= Task statement =
Transcribe, word for word and without additions, each line below from the one containing "infeksi atau bekas" through the one containing "ketidaknyamanan yang dirasakan.", both ends included.

= Material shown =
++++++++
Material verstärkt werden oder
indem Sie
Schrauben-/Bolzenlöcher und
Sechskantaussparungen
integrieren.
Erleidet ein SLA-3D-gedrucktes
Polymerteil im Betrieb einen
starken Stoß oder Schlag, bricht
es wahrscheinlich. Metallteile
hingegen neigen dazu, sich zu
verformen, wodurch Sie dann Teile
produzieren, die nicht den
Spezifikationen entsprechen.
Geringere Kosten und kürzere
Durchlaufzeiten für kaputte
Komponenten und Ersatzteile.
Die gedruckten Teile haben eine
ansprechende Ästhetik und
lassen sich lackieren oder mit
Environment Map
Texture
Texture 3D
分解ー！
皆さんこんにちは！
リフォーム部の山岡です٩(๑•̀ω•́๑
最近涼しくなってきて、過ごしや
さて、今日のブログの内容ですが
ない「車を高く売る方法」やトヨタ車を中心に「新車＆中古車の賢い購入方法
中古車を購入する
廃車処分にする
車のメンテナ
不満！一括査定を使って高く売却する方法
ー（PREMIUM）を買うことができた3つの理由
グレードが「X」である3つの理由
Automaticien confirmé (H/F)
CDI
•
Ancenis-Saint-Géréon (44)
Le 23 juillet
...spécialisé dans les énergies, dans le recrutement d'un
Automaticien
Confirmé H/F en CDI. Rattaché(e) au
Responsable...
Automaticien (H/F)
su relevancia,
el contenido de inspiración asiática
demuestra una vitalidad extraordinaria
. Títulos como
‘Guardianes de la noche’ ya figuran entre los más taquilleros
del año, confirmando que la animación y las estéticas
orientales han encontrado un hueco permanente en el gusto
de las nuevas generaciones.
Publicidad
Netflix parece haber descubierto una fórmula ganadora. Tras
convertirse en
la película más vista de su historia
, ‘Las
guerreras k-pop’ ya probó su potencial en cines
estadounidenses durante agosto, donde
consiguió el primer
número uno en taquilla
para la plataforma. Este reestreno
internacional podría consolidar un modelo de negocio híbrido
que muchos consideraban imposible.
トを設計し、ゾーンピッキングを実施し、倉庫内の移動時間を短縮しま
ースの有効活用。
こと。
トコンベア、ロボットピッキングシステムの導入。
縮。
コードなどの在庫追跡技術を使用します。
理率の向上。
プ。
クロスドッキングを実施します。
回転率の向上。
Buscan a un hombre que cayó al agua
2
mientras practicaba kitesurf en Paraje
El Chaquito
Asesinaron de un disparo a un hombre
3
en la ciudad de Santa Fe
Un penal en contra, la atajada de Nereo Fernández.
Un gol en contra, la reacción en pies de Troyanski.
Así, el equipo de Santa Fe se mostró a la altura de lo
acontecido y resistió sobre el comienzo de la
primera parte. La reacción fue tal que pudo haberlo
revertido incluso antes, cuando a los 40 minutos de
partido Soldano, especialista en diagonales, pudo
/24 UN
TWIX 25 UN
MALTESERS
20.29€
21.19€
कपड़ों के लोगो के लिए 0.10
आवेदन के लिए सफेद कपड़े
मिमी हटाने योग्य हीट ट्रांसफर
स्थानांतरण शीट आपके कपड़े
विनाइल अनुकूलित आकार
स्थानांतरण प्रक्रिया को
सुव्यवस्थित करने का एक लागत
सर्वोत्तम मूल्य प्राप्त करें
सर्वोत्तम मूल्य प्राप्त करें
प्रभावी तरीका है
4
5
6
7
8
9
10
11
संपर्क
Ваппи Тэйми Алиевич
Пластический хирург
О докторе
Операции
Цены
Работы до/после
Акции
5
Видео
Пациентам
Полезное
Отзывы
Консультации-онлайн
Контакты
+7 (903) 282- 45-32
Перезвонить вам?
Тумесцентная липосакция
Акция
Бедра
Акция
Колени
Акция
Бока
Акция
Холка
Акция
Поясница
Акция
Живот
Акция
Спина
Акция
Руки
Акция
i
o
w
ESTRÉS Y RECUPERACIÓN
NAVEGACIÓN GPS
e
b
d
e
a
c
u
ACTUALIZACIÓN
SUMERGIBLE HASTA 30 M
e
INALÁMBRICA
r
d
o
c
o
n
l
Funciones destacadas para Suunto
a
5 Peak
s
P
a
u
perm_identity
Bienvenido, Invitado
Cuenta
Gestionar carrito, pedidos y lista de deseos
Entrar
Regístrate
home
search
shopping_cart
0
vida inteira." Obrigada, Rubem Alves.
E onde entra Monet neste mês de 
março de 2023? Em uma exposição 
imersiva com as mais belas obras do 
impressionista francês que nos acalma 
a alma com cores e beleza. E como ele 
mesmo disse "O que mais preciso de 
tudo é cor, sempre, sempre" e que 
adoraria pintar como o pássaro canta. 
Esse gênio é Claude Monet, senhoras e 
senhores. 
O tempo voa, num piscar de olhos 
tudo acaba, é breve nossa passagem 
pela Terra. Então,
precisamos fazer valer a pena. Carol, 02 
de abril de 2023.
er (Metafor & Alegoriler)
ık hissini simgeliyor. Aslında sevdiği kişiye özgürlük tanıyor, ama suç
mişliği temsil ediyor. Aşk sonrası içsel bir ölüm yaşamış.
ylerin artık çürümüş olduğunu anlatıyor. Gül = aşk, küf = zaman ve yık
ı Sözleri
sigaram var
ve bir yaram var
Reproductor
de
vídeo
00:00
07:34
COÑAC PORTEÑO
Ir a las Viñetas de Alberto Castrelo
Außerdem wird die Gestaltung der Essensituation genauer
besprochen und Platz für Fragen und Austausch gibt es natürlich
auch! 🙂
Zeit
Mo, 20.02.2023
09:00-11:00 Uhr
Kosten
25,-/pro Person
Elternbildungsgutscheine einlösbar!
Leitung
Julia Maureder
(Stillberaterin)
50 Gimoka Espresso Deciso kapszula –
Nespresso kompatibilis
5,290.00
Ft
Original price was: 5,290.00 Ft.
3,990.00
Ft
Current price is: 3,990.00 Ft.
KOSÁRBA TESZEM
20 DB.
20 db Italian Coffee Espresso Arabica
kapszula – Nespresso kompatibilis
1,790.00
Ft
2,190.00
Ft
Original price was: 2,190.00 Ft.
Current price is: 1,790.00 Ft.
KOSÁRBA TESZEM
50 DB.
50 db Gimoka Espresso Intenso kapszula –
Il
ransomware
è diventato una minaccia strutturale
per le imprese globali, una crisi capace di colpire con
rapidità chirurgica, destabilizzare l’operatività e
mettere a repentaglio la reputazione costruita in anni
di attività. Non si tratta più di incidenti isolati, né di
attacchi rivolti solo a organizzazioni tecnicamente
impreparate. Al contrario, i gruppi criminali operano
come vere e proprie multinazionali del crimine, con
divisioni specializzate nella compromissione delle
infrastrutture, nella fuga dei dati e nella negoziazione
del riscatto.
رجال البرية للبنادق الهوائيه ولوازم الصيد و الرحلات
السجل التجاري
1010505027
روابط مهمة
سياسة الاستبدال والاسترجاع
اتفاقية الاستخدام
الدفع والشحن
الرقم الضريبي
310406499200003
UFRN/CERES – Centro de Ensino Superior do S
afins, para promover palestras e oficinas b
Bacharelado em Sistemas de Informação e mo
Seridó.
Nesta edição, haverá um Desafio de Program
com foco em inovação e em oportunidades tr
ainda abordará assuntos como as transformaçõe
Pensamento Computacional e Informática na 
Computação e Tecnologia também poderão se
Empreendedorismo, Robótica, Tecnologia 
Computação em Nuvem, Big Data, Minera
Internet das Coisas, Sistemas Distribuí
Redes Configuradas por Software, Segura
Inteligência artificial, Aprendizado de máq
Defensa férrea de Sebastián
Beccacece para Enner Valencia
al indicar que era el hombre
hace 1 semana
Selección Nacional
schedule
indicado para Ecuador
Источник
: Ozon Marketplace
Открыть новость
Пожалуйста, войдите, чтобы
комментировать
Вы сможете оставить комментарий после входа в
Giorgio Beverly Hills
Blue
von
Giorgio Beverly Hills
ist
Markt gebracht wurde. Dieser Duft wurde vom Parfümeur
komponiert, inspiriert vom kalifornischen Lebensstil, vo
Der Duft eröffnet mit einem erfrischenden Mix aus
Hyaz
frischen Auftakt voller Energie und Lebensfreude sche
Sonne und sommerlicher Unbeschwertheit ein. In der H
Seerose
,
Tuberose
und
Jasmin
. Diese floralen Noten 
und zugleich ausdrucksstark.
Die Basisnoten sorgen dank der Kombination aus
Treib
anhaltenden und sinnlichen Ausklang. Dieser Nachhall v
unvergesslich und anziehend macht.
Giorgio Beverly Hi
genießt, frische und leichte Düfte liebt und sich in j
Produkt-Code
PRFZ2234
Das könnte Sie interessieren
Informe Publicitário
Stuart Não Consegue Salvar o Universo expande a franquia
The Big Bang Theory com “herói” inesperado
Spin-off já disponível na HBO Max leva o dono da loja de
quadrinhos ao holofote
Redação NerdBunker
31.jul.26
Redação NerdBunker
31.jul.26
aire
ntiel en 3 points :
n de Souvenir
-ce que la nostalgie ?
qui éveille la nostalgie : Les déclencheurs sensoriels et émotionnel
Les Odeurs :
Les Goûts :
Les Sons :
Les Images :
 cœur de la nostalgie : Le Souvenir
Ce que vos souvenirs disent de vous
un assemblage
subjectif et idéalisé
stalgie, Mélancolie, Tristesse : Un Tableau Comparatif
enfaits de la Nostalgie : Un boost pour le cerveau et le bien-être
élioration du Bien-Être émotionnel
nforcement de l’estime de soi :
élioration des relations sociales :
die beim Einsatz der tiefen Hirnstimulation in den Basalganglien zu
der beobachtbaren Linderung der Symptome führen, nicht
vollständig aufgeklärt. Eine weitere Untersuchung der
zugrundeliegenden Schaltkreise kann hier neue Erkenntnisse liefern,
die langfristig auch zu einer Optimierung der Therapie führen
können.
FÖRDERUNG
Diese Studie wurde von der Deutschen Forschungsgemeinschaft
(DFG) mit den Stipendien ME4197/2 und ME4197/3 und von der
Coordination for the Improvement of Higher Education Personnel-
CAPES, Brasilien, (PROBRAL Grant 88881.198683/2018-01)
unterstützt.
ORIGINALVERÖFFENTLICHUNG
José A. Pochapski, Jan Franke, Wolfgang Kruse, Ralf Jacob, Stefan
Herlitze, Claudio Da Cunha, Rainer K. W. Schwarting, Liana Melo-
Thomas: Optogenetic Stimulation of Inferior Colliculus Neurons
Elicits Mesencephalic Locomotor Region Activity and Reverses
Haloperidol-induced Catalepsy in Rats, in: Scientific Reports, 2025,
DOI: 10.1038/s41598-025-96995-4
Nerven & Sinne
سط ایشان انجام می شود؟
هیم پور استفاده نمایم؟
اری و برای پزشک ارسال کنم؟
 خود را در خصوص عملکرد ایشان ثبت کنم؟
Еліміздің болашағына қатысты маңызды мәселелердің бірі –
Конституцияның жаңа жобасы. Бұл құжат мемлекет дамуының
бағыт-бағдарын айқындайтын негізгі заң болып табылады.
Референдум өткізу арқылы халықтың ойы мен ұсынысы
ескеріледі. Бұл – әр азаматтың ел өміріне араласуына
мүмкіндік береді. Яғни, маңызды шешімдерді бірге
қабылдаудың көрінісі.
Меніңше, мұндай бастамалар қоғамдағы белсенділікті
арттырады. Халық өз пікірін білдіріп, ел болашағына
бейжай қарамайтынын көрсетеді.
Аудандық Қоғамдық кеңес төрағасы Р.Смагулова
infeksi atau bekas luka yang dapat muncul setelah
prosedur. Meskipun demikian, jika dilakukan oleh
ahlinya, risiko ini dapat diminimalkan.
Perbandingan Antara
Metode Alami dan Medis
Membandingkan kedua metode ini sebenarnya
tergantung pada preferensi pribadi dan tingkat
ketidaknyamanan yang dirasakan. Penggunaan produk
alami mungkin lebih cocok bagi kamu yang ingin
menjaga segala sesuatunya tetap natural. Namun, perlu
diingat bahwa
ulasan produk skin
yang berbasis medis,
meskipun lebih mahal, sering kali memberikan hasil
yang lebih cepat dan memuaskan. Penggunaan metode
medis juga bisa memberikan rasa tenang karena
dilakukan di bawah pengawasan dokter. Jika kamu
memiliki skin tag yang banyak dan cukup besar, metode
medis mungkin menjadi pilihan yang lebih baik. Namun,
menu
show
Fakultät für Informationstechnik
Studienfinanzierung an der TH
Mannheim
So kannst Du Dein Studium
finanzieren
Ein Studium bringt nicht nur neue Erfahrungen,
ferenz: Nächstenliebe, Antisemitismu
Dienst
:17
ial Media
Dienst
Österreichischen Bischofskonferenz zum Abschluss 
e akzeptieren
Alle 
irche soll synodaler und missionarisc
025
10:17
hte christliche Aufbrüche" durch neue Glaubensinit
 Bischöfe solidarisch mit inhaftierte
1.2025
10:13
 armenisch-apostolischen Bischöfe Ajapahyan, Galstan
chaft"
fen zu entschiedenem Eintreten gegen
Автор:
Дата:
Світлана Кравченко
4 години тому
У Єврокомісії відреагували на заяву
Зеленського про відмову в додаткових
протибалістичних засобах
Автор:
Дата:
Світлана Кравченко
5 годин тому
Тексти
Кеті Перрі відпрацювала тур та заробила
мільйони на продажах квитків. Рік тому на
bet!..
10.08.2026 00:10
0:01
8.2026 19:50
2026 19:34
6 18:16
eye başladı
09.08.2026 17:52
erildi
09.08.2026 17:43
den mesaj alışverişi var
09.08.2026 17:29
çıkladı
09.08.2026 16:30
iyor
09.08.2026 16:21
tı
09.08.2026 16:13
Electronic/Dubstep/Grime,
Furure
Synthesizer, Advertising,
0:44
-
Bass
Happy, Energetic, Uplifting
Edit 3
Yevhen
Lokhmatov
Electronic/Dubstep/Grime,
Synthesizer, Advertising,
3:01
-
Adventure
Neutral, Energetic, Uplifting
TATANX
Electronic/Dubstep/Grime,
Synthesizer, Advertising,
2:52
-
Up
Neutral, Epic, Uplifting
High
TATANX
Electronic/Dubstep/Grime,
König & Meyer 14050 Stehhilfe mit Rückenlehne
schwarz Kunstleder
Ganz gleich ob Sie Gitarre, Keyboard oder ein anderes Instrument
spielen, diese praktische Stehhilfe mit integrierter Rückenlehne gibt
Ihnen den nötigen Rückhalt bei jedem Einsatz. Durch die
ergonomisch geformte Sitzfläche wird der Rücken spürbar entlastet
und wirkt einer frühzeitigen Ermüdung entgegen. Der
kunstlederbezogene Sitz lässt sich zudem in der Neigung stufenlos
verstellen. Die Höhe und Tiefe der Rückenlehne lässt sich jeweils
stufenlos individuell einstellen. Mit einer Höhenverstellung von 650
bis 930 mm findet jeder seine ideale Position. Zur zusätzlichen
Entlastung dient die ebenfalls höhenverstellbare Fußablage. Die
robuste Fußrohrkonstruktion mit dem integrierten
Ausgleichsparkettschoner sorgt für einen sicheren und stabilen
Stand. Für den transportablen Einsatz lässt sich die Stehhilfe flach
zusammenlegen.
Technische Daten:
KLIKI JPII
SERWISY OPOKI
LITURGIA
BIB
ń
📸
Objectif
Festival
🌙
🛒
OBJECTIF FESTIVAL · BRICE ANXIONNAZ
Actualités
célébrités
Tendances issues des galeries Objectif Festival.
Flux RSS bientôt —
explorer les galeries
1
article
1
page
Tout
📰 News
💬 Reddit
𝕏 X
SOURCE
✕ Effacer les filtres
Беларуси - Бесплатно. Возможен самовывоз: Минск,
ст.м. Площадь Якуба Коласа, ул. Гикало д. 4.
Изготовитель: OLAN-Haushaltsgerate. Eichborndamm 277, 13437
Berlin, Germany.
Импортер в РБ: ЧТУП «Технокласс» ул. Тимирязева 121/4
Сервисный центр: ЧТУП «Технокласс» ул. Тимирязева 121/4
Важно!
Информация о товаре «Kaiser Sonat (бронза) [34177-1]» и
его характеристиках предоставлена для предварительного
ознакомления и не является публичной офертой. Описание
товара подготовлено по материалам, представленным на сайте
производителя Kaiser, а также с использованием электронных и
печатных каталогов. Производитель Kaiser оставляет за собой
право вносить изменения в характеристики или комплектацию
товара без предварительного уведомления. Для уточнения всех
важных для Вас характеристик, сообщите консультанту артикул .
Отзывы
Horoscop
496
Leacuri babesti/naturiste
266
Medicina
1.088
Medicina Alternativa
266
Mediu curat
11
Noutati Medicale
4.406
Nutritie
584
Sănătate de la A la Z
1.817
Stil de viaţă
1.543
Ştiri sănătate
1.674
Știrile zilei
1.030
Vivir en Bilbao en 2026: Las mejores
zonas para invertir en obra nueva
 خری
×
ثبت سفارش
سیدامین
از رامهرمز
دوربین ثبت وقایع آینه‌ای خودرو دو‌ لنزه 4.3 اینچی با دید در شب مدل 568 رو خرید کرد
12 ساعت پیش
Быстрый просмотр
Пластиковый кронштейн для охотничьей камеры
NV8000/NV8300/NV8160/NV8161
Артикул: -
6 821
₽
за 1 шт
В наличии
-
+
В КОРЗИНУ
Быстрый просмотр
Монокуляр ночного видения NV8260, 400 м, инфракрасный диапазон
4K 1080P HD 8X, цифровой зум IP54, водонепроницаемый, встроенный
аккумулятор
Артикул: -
++++++++
= Answer space =
infeksi atau bekas luka yang dapat muncul setelah
prosedur. Meskipun demikian, jika dilakukan oleh
ahlinya, risiko ini dapat diminimalkan.
Perbandingan Antara
Metode Alami dan Medis
Membandingkan kedua metode ini sebenarnya
tergantung pada preferensi pribadi dan tingkat
ketidaknyamanan yang dirasakan. Penggunaan produk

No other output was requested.